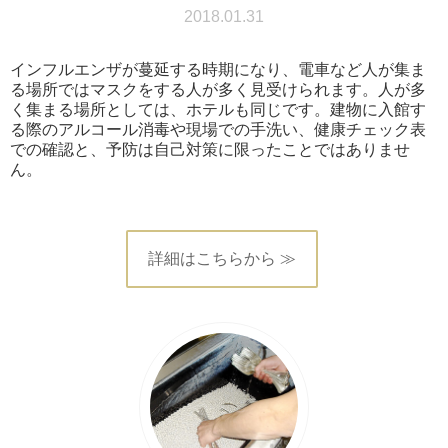
2018.01.31
インフルエンザが蔓延する時期になり、電車など人が集ま
る場所ではマスクをする人が多く見受けられます。人が多
く集まる場所としては、ホテルも同じです。建物に入館す
る際のアルコール消毒や現場での手洗い、健康チェック表
での確認と、予防は自己対策に限ったことではありませ
ん。
詳細はこちらから ≫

# # # # # # #

> _What the exercise asks_
Nothing outside the span should appear: transcribe the lines from the one containing "る際のアルコール消毒や現場での手洗い、健康チェック表" through the last line of the records.

> _Task answer_
る際のアルコール消毒や現場での手洗い、健康チェック表
での確認と、予防は自己対策に限ったことではありませ
ん。
詳細はこちらから ≫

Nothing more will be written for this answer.